Radicalizar las cosas podría recordar los argumentos a favor de la quema de iglesias que tan tristes vacíos artísticos dejaron en no pocos lugares de España. Del mismo modo que en el Renacimiento y en el Barroco muchos palacios se llenaron de dioses grecolatinos sin que por ello renunciaran a sus creencias, hoy podemos entrar en ellos sin cambiar nuestra conciencia, sin que tenga por qué molestarnos. Es una cuestión cultural.
Lo mismo sucede en Egipto con los templos faraónicos o con las antiguas mezquitas. Pueden verse con perspectiva religiosa por los creyentes o los que odian una u otra religión, pero también como una riqueza cultural. Demoler ese patrimonio puede ser una grave torpeza, más propia de los talibanes que de una sociedad avanzada.
Nos guste o no, nuestra cultura está configurada desde el catolicismo como también lo estuvo desde el judaísmo y el islam, basta ver la arquitectura andaluza o escuchar nuestras lenguas. No en vano dice C. G. Jung en Del sueño al mito: "En realidad, el cristianismo es nuestro mundo. Todo lo que pensamos es fruto de la Edad Media cristiana. Nuestra ciencia misma y, en una palabra, todo lo que se agita en nuestros cerebros está formado, necesariamente, por esta era histórica que vive en nosotros, de la que estamos impregnados". Esto, unido al desarrollo científico y al pensamiento ilustrado, ha configurado nuestra cultura. No se trata de eliminar los crucifijos centenarios de edificios históricos que explican de dónde hemos salido, de eliminar fiestas o modos de actuar que no tienen por qué obligar a ninguna creencia. Radicalizar esto llevaría a no hacer leer la poesía de San Juan de la Cruz o Santa Teresa, el Quijote, a Calderón o Lope de Vega, a no mostrar en las clases de historia del arte cuadros de temática religiosa o arquitecturas comprometidas, o a no iluminar las calles por Navidad.

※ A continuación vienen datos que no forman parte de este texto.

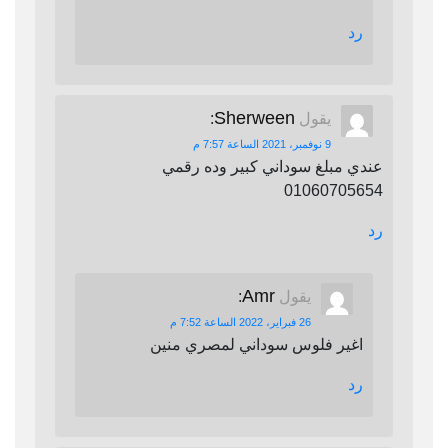
رد
Sherween
يقول
:
9 نوفمبر، 2021 الساعة 7:57 م
عندي مبلغ سوداني كبير وده رقمي
01060705654
رد
Amr
يقول
:
26 فبراير، 2022 الساعة 7:52 م
اغير فلوس سوداني لمصري منين
رد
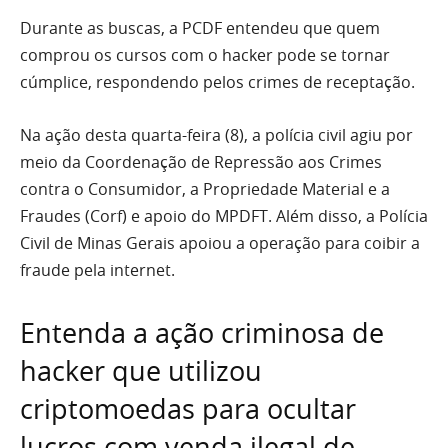
Durante as buscas, a PCDF entendeu que quem
comprou os cursos com o hacker pode se tornar
cúmplice, respondendo pelos crimes de receptação.
Na ação desta quarta-feira (8), a polícia civil agiu por
meio da Coordenação de Repressão aos Crimes
contra o Consumidor, a Propriedade Material e a
Fraudes (Corf) e apoio do MPDFT. Além disso, a Polícia
Civil de Minas Gerais apoiou a operação para coibir a
fraude pela internet.
Entenda a ação criminosa de
hacker que utilizou
criptomoedas para ocultar
lucros com venda ilegal de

En democracia, la mayoría decide, sin aplastar a los demás. Por eso es normal que en un país de mayoría cristiana sean éstas las fiestas más representativas. Eso no quita que en lugares con mucha población de otros credos, como en Ceuta y Melilla, pueda ser hermoso que se celebren también fiestas musulmanas. No en vano, la mitología, entendida críticamente y de un modo formativo, fue algo que defendieron autores como F. Schlegel, Schelling, Hölderlin y el joven Hegel.

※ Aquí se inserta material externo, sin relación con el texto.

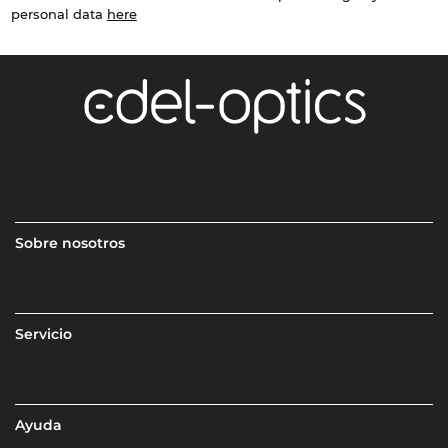
personal data
here
Sobre nosotros
Servicio
Ayuda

Un Estado laico que respete las creencias de todos es lo que buscamos, pero no hay que llevar a renegar de nuestra historia, de nuestro arte y de las tradiciones que en fiestas como las navideñas buscan el reencuentro y el fomento de la bondad, aunque sea durante unos pocos días. Buscar lo que une más que lo que nos separa siempre parece esencial para cualquier diálogo.
No se puede obligar a ir a la misa del gallo o a inclinarse hacia la Meca, ni es aceptable la Inquisición o el terrorismo contra los infieles, pero tampoco son tiempos para el anticlericalismo decimonónico con sus viejos "matacuras". El tercer milenio de nuestra era ha de saber vertebrar la libertad de creencias con la tradición y el progreso en paz de nuestra sociedad. ¿Queremos dialogar?
Ilia Galán es director de la revista Conde de Aranda (Estudios a la luz de la francmasonería).